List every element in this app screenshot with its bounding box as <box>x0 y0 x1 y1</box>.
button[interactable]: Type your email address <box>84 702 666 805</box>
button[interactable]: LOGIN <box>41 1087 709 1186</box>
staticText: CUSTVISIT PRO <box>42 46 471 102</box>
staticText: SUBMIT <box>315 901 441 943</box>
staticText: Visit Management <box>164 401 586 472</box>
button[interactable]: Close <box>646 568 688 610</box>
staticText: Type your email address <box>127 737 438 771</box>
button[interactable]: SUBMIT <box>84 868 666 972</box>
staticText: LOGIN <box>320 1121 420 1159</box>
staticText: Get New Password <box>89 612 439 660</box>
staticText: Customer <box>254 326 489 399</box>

→ **Description of the task**: In full and without alteration, output the listing.

→ **Result**:
List every element in this app screenshot with its bounding box as <box>x0 y0 x1 y1</box>.
button[interactable]: Type your email address <box>84 702 666 805</box>
button[interactable]: LOGIN <box>41 1087 709 1186</box>
staticText: CUSTVISIT PRO <box>42 46 471 102</box>
staticText: SUBMIT <box>315 901 441 943</box>
staticText: Visit Management <box>164 401 586 472</box>
button[interactable]: Close <box>646 568 688 610</box>
staticText: Type your email address <box>127 737 438 771</box>
button[interactable]: SUBMIT <box>84 868 666 972</box>
staticText: LOGIN <box>320 1121 420 1159</box>
staticText: Get New Password <box>89 612 439 660</box>
staticText: Customer <box>254 326 489 399</box>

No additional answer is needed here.